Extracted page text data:
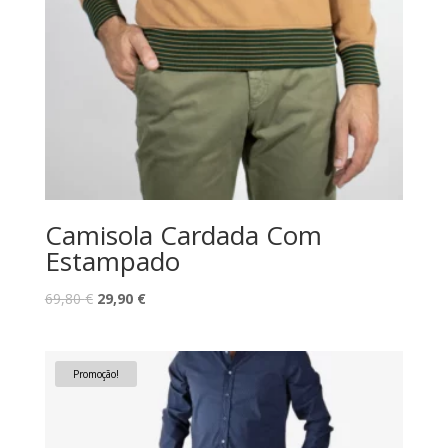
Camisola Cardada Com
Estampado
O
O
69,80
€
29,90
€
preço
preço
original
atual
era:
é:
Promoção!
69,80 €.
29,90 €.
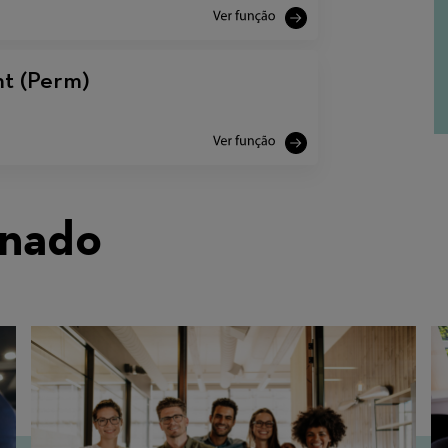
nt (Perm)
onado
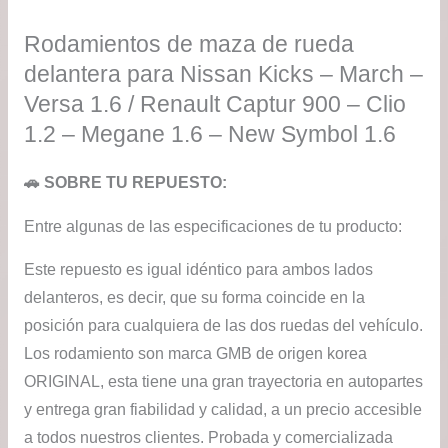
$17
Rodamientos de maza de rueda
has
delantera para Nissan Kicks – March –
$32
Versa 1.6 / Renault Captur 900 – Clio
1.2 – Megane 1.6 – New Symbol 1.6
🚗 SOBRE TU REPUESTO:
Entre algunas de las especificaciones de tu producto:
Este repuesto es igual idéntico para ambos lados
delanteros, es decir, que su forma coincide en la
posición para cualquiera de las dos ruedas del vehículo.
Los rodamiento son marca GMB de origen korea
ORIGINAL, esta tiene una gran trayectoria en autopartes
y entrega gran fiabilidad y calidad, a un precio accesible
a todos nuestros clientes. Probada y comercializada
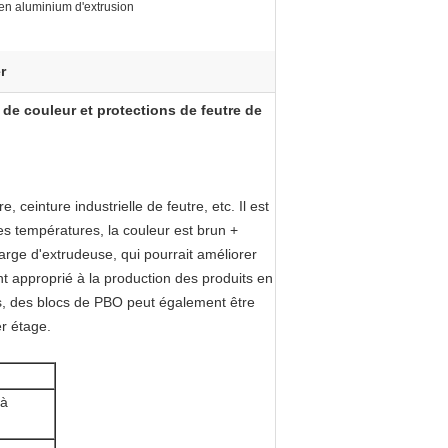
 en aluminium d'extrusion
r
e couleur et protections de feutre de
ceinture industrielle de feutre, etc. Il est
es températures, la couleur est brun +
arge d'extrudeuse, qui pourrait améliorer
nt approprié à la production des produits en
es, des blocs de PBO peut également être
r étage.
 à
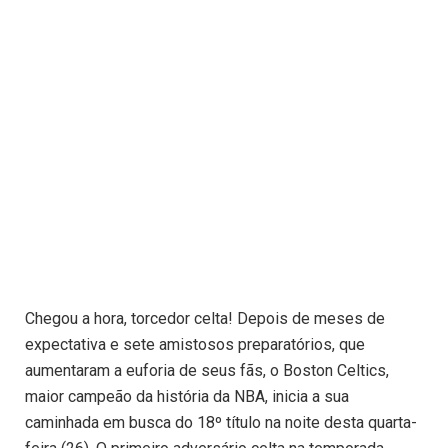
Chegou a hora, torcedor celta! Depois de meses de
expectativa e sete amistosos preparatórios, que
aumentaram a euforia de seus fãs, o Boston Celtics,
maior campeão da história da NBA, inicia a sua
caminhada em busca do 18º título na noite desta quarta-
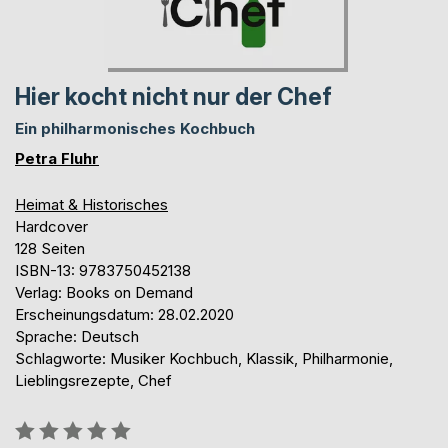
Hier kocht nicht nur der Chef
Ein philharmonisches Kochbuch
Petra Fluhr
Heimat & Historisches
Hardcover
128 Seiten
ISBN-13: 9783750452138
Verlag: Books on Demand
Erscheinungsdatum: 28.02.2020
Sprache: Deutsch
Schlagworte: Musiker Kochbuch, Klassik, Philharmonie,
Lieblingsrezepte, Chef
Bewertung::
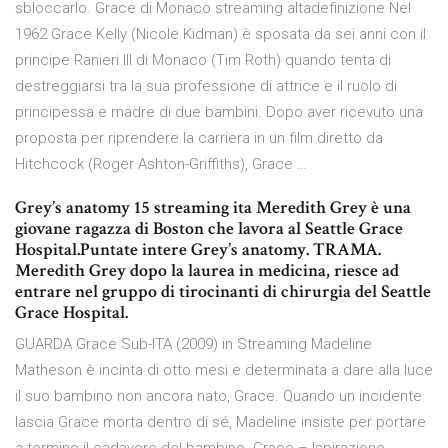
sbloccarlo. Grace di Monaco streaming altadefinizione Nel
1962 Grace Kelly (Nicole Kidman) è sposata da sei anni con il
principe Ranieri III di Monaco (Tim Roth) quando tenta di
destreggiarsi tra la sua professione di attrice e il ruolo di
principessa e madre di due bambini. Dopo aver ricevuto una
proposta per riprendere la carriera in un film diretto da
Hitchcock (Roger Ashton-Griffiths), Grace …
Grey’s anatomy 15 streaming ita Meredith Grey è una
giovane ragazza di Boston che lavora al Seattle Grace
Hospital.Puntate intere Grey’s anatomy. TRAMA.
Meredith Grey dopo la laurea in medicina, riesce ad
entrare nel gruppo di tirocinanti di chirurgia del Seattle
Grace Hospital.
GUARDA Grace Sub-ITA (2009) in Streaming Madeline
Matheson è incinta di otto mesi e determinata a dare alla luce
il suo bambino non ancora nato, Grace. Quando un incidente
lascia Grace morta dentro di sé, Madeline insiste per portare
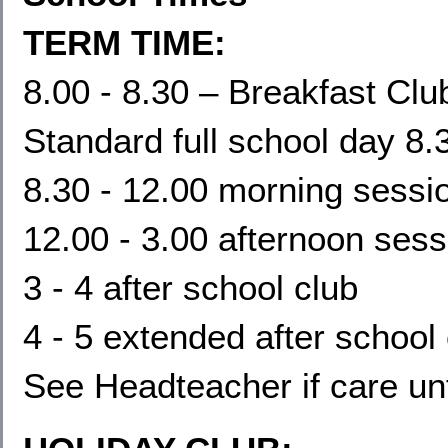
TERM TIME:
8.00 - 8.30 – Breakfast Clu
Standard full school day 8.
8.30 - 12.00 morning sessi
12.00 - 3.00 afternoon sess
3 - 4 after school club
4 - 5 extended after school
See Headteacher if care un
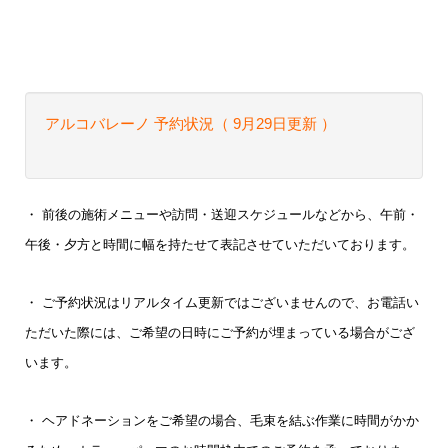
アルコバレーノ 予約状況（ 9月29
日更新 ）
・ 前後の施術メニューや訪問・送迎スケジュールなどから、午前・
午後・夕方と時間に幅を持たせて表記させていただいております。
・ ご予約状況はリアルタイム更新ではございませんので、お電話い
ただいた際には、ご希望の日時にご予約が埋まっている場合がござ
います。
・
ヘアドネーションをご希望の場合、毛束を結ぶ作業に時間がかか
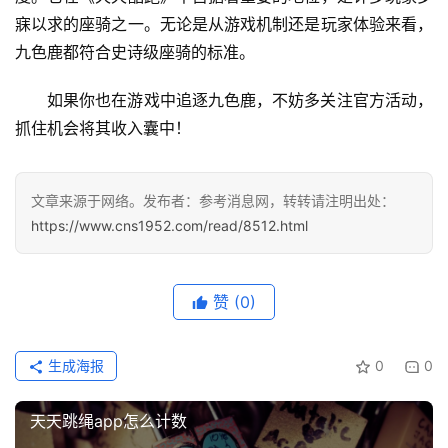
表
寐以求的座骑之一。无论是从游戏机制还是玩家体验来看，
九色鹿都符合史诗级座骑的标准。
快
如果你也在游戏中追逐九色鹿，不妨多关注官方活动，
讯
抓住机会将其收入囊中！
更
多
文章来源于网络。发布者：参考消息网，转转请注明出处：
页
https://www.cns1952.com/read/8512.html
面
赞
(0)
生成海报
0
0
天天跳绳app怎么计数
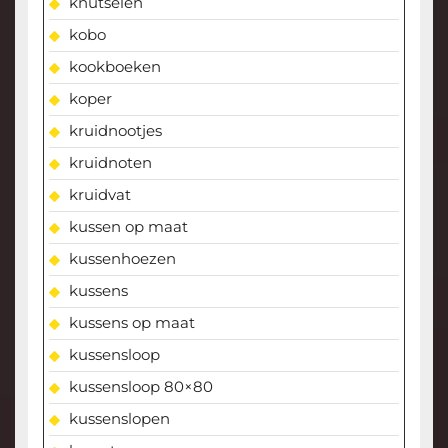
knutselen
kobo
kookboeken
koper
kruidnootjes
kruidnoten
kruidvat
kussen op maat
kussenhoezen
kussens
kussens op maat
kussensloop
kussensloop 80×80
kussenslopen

Work request: Check each line of the entries for "Seattle" and copy those that have it.

Exercise solution:
giovane ragazza di Boston che lavora al Seattle Grace
entrare nel gruppo di tirocinanti di chirurgia del Seattle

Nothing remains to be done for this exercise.